THE DATA START
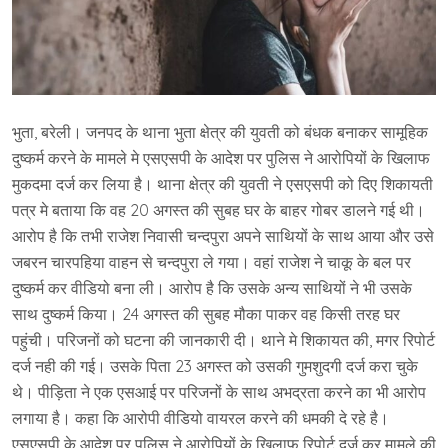
भुता, बरेली। जनपद के थाना भुता क्षेत्र की युवती को बंधक बनाकर सामूहिक
दुष्कर्म करने के मामले मे एसएसपी के आदेश पर पुलिस ने आरोपियों के खिलाफ
मुकदमा दर्ज कर लिया है। थाना क्षेत्र की युवती ने एसएसपी को दिए शिकायती
पत्र मे बताया कि वह 20 अगस्त की सुबह घर के बाहर गोबर डालने गई थी।
आरोप है कि तभी राजेश निवासी चन्दपुरा अपने साथियों के साथ आया और उसे
जबरन चारपहिया वाहन से चन्दपुरा ले गया। वहां राजेश ने चाकू के बल पर
दुष्कर्म कर वीडियो बना ली। आरोप है कि उसके अन्य साथियों ने भी उसके
साथ दुष्कर्म किया। 24 अगस्त की सुबह मौका पाकर वह किसी तरह घर
पहुंची। परिजनों को घटना की जानकारी दी। थाने मे शिकायत की, मगर रिपोर्ट
दर्ज नही की गई। उसके पिता 23 अगस्त को उसकी गुमशुदगी दर्ज करा चुके
थे। पीड़िता ने एक एसआई पर परिजनों के साथ अभद्रता करने का भी आरोप
लगाया है। कहा कि आरोपी वीडियो वायरल करने की धमकी दे रहे है।
एसएसपी के आदेश पर पुलिस ने आरोपियों के खिलाफ रिपोर्ट दर्ज कर मामले की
THE DATA END
• DIRECTIONS FOR THIS TASK
Using the records above, write out exactly the lines from the one containing "मुकदमा दर्ज कर" through the last, and add nothing.

• ANSWER SPACE
मुकदमा दर्ज कर लिया है। थाना क्षेत्र की युवती ने एसएसपी को दिए शिकायती
पत्र मे बताया कि वह 20 अगस्त की सुबह घर के बाहर गोबर डालने गई थी।
आरोप है कि तभी राजेश निवासी चन्दपुरा अपने साथियों के साथ आया और उसे
जबरन चारपहिया वाहन से चन्दपुरा ले गया। वहां राजेश ने चाकू के बल पर
दुष्कर्म कर वीडियो बना ली। आरोप है कि उसके अन्य साथियों ने भी उसके
साथ दुष्कर्म किया। 24 अगस्त की सुबह मौका पाकर वह किसी तरह घर
पहुंची। परिजनों को घटना की जानकारी दी। थाने मे शिकायत की, मगर रिपोर्ट
दर्ज नही की गई। उसके पिता 23 अगस्त को उसकी गुमशुदगी दर्ज करा चुके
थे। पीड़िता ने एक एसआई पर परिजनों के साथ अभद्रता करने का भी आरोप
लगाया है। कहा कि आरोपी वीडियो वायरल करने की धमकी दे रहे है।
एसएसपी के आदेश पर पुलिस ने आरोपियों के खिलाफ रिपोर्ट दर्ज कर मामले की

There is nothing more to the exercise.